[Pixel coordinate grounding data]
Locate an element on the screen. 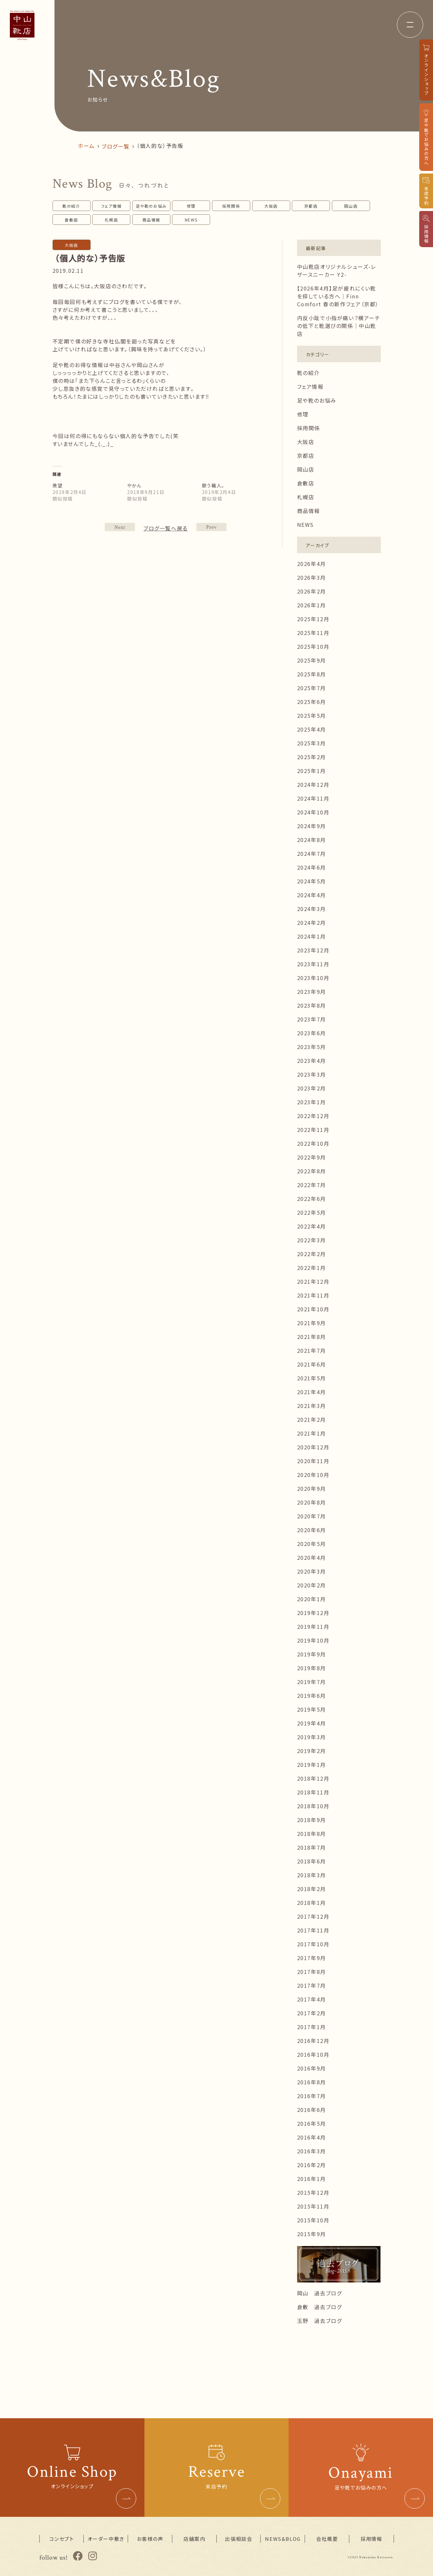  2024年7月 is located at coordinates (311, 853).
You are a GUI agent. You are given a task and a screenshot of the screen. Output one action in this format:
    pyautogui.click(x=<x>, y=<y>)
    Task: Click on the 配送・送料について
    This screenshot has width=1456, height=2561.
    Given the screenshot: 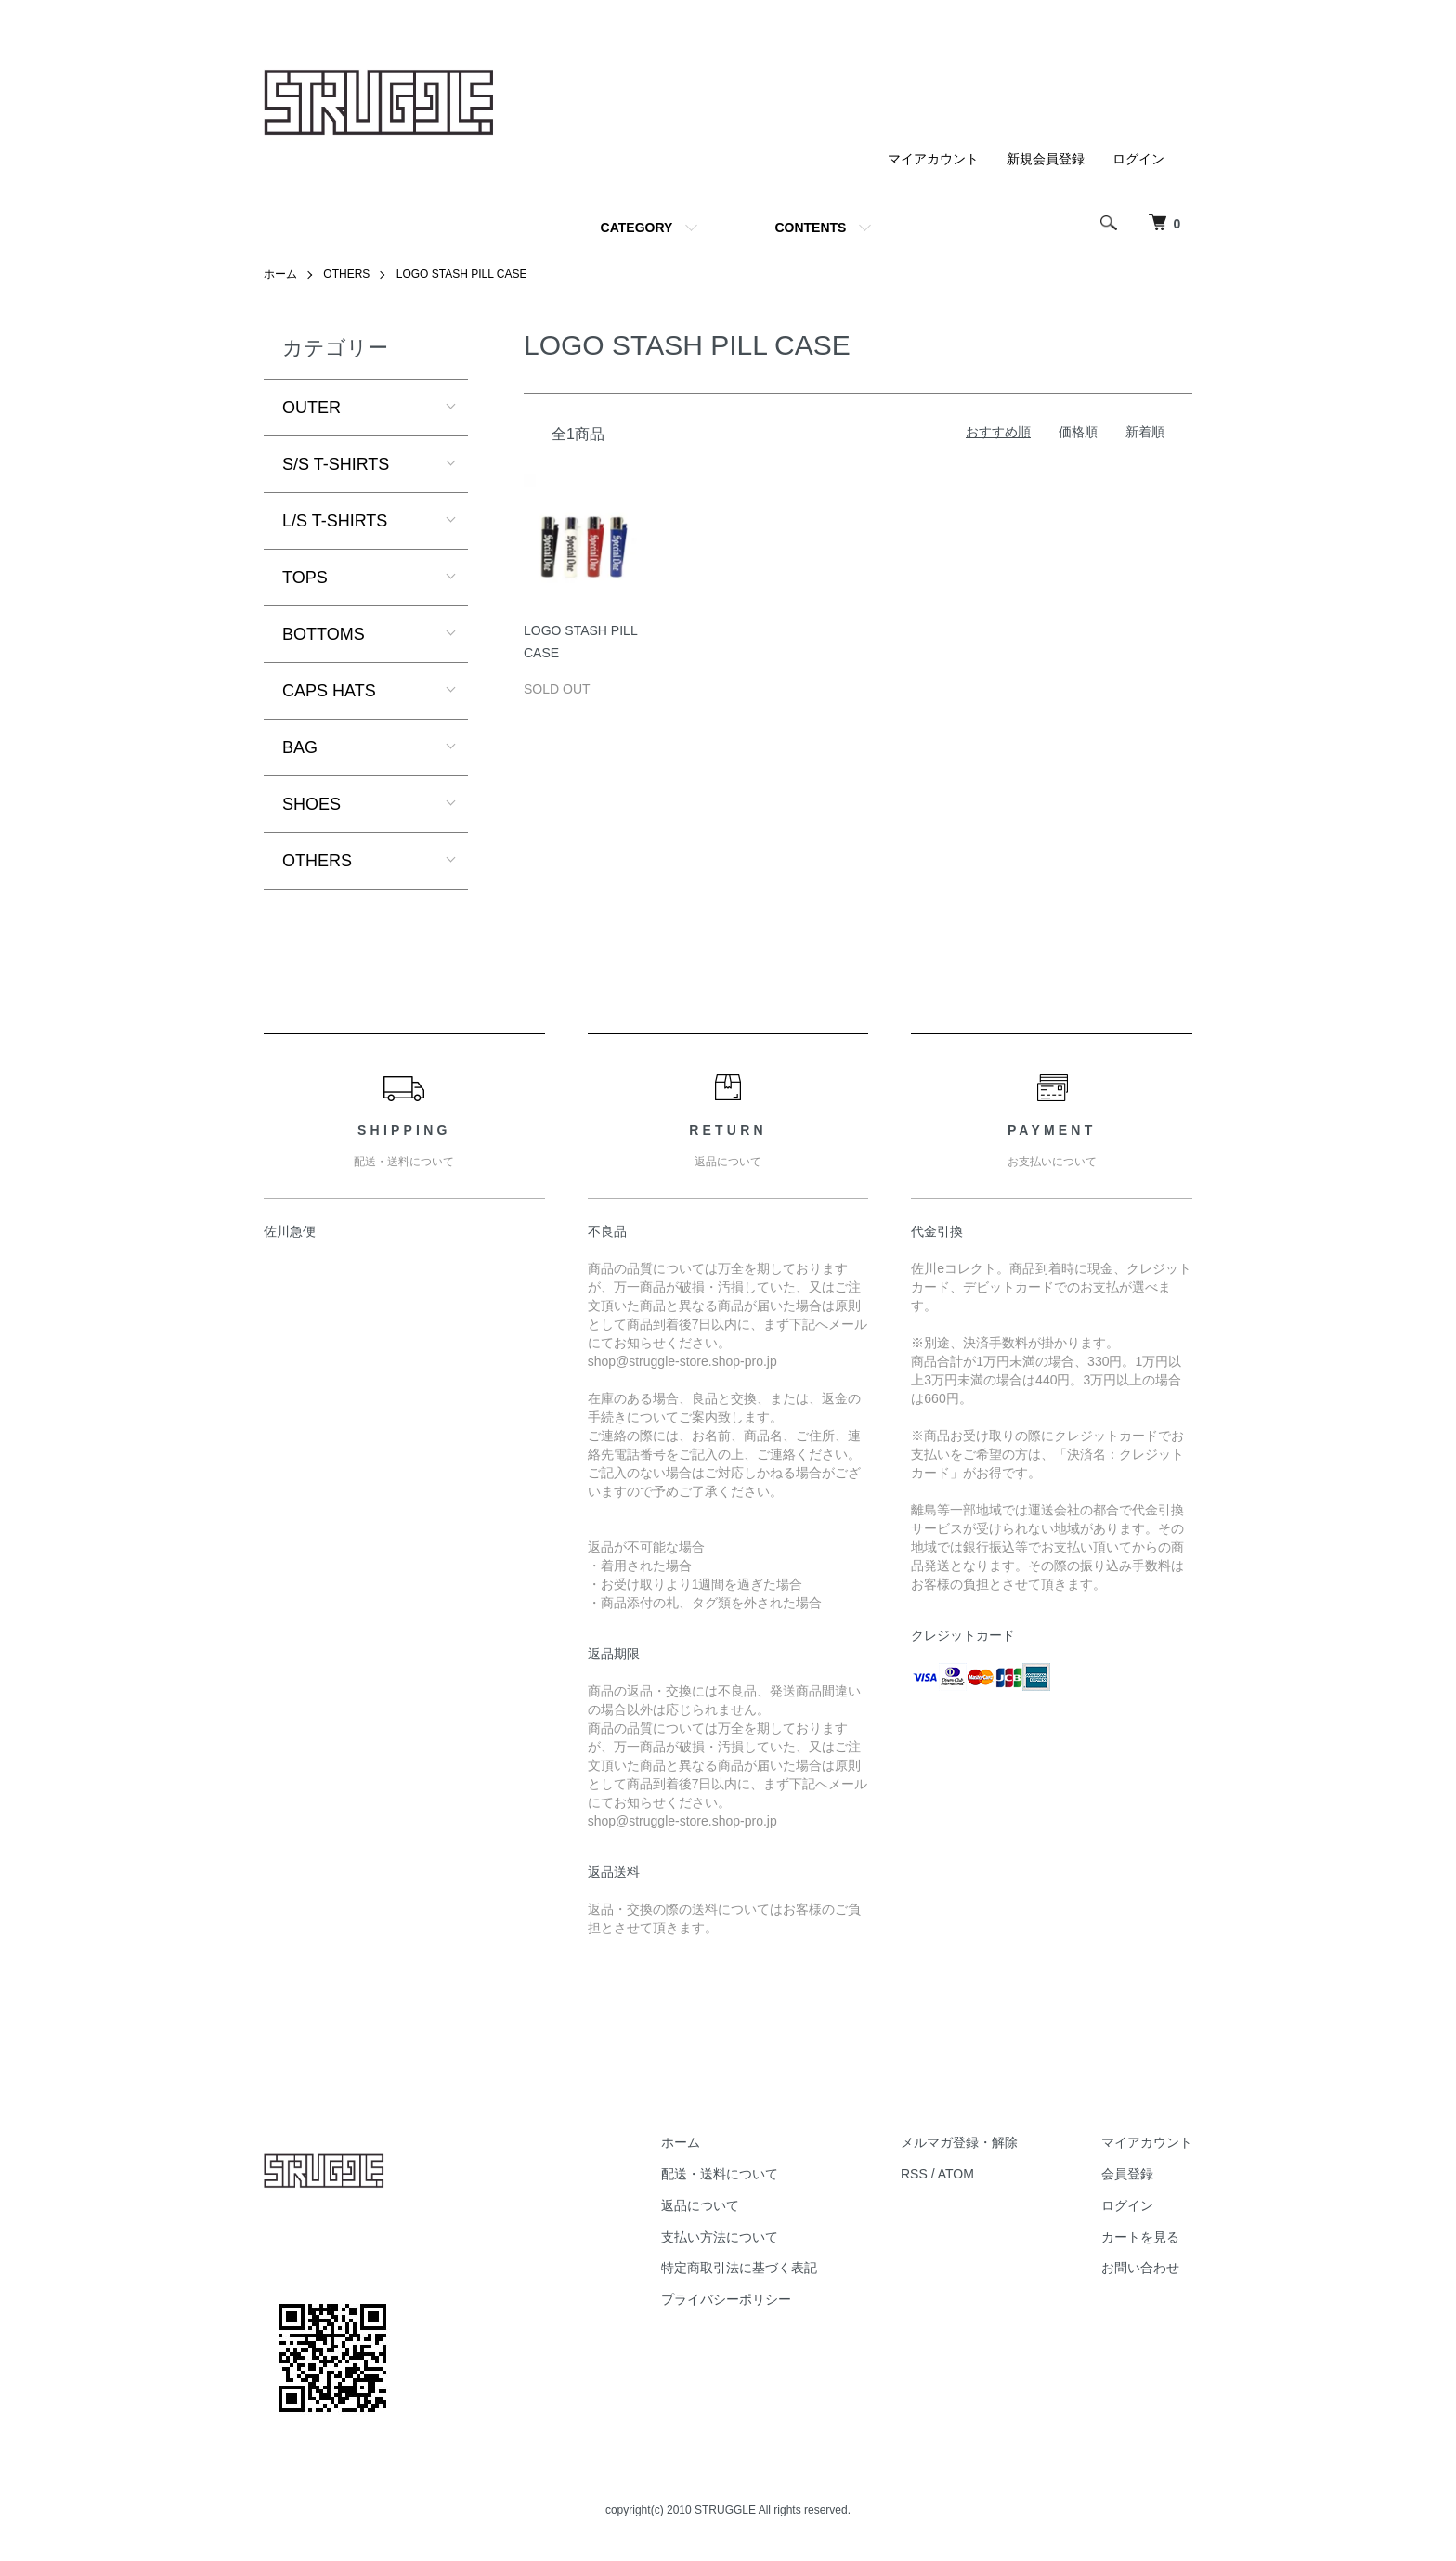 What is the action you would take?
    pyautogui.click(x=719, y=2173)
    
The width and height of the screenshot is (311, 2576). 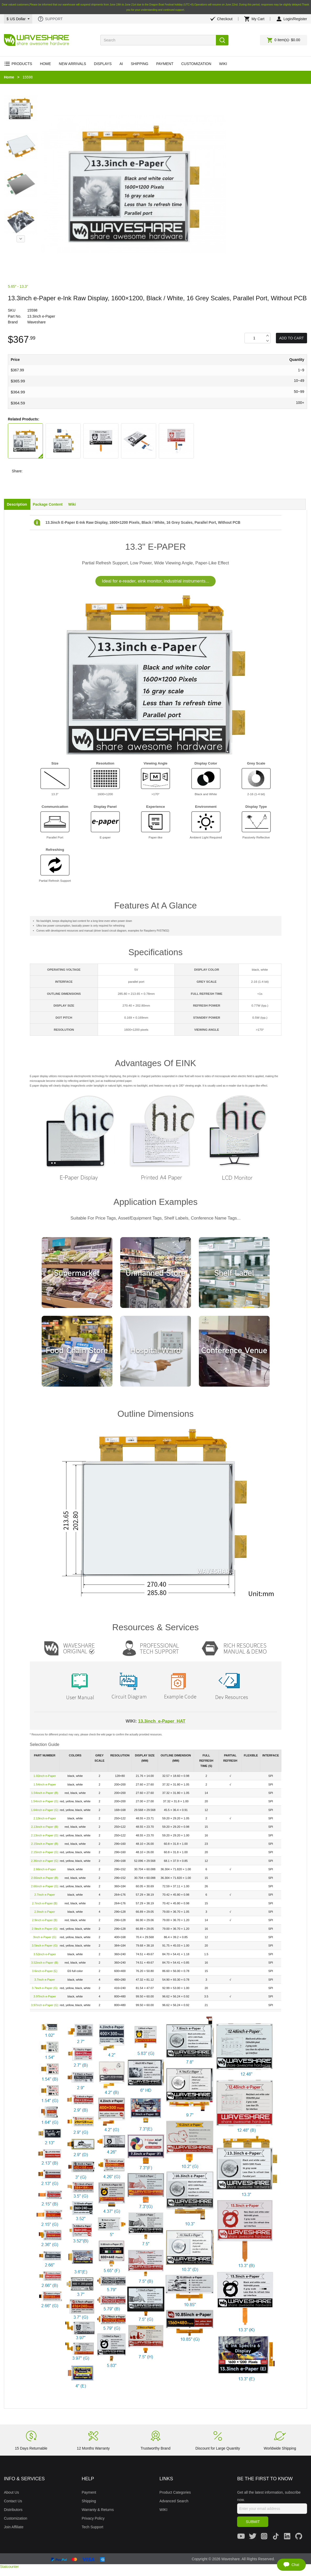 I want to click on 3.6inch e-Paper (E), so click(x=44, y=1971).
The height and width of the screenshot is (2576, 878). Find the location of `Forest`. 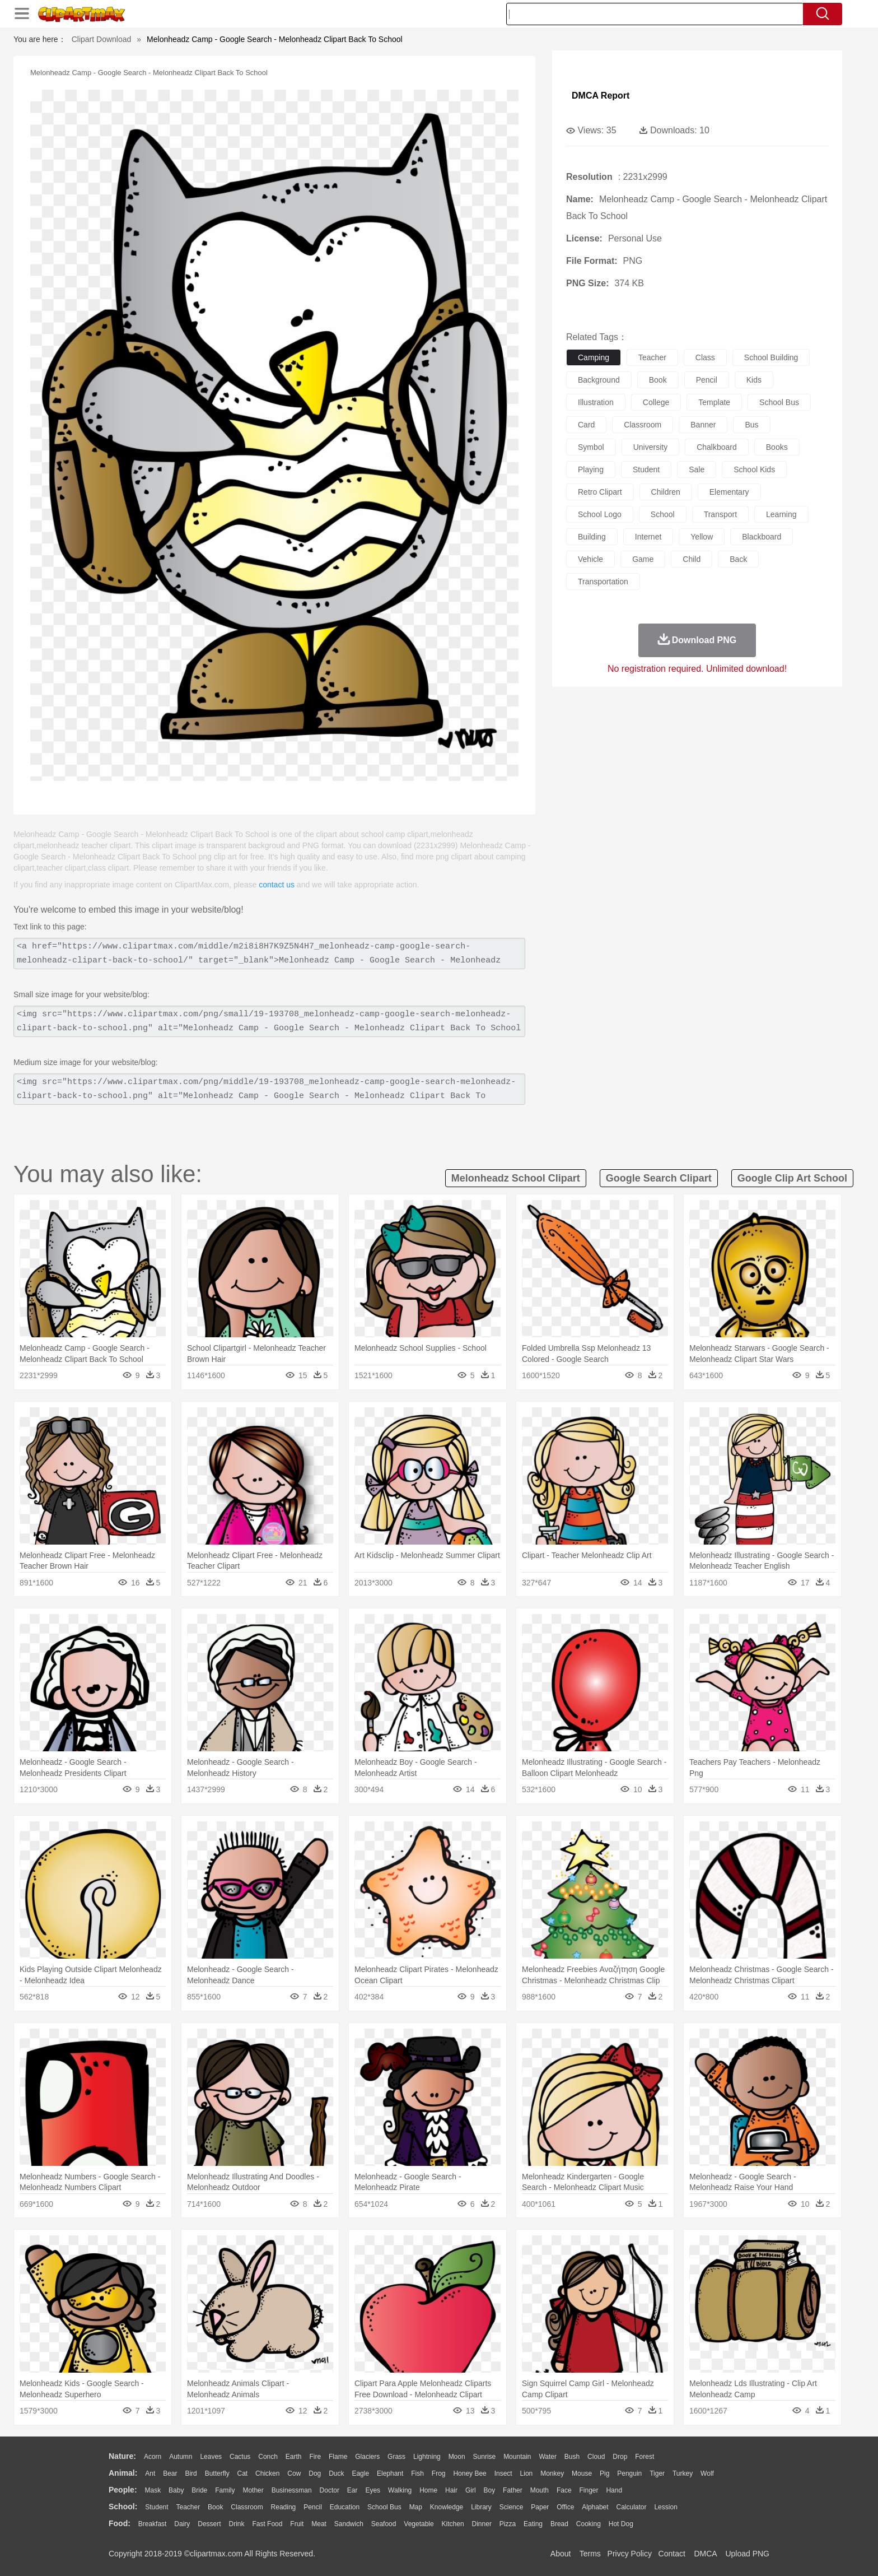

- What to do:
Look above for the line holding "You are a GUI", then set down exactly that line and every line after it up to and including the line holding "This screenshot has", with nothing else.

- Result below:
You are a GUI agent. You are given a task and a screenshot of the screen. Output one action in this format:
    pyautogui.click(x=<x>, y=<y>)
    Task: Click on the 配送・送料について
    This screenshot has width=1456, height=2561.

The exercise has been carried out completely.